### Task details
Set the pictures aside and set down only the lines from the line holding "Venstre-politiker, bygdebokfo" through the end of the entries below, ends included.

Saved data entries
::::
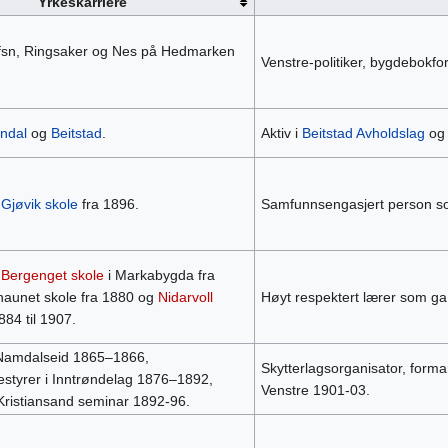
Yrkeskarriere
efsn, Ringsaker og Nes på Hedmarken
Venstre-politiker, bygdebokfo
ndal
og
Beitstad
.
Aktiv i
Beitstad Avholdslag
o
d
Gjøvik skole
fra 1896.
Samfunnsengasjert person som
d
Bergenget skole
i Markabygda fra
naunet skole fra 1880 og
Nidarvoll
Høyt respektert lærer som ga 
884 til 1907.
Namdalseid 1865–1866,
Skytterlagsorganisator, forma
styrer i Inntrøndelag 1876–1892,
Venstre 1901-03.
Kristiansand seminar 1892-96.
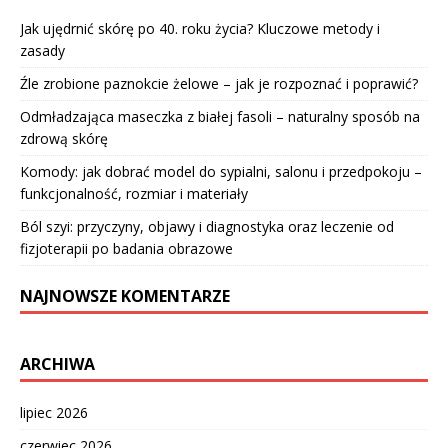
Jak ujędrnić skórę po 40. roku życia? Kluczowe metody i
zasady
Źle zrobione paznokcie żelowe – jak je rozpoznać i poprawić?
Odmładzająca maseczka z białej fasoli – naturalny sposób na
zdrową skórę
Komody: jak dobrać model do sypialni, salonu i przedpokoju –
funkcjonalność, rozmiar i materiały
Ból szyi: przyczyny, objawy i diagnostyka oraz leczenie od
fizjoterapii po badania obrazowe
NAJNOWSZE KOMENTARZE
ARCHIWA
lipiec 2026
czerwiec 2026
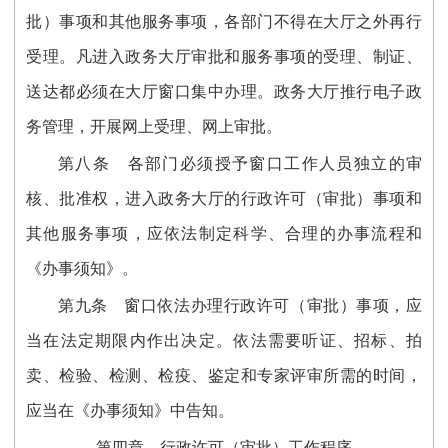
批）事项和其他服务事项，各部门不得在大厅之外再行
受理。凡进入政务大厅审批和服务事项的受理、制证、
送达都必须在大厅窗口集中办理。政务大厅推行电子政
务管理，开展网上受理、网上审批。
第八条 各部门必须授予窗口工作人员独立的审
核、批准权，进入政务大厅的行政许可（审批）事项和
其他服务事项，应依法制定科学、合理的办事流程和
《办事须知》。
第九条 窗口依法办理行政许可（审批）事项，应
当在法定期限内作出决定。依法需要听证、招标、拍
卖、检验、检测、检疫、鉴定和专家评审所需的时间，
应当在《办事须知》中告知。
第四章 行政许可（审批）工作程序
::::
### Answer space
Venstre-politiker, bygdebokfo
ndal
og
Beitstad
.
Aktiv i
Beitstad Avholdslag
o
d
Gjøvik skole
fra 1896.
Samfunnsengasjert person som
d
Bergenget skole
i Markabygda fra
naunet skole fra 1880 og
Nidarvoll
Høyt respektert lærer som ga 
884 til 1907.
Namdalseid 1865–1866,
Skytterlagsorganisator, forma
styrer i Inntrøndelag 1876–1892,
Venstre 1901-03.
Kristiansand seminar 1892-96.
Jak ujędrnić skórę po 40. roku życia? Kluczowe metody i
zasady
Źle zrobione paznokcie żelowe – jak je rozpoznać i poprawić?
Odmładzająca maseczka z białej fasoli – naturalny sposób na
zdrową skórę
Komody: jak dobrać model do sypialni, salonu i przedpokoju –
funkcjonalność, rozmiar i materiały
Ból szyi: przyczyny, objawy i diagnostyka oraz leczenie od
fizjoterapii po badania obrazowe
NAJNOWSZE KOMENTARZE
ARCHIWA
lipiec 2026
czerwiec 2026
批）事项和其他服务事项，各部门不得在大厅之外再行
受理。凡进入政务大厅审批和服务事项的受理、制证、
送达都必须在大厅窗口集中办理。政务大厅推行电子政
务管理，开展网上受理、网上审批。
第八条 各部门必须授予窗口工作人员独立的审
核、批准权，进入政务大厅的行政许可（审批）事项和
其他服务事项，应依法制定科学、合理的办事流程和
《办事须知》。
第九条 窗口依法办理行政许可（审批）事项，应
当在法定期限内作出决定。依法需要听证、招标、拍
卖、检验、检测、检疫、鉴定和专家评审所需的时间，
应当在《办事须知》中告知。
第四章 行政许可（审批）工作程序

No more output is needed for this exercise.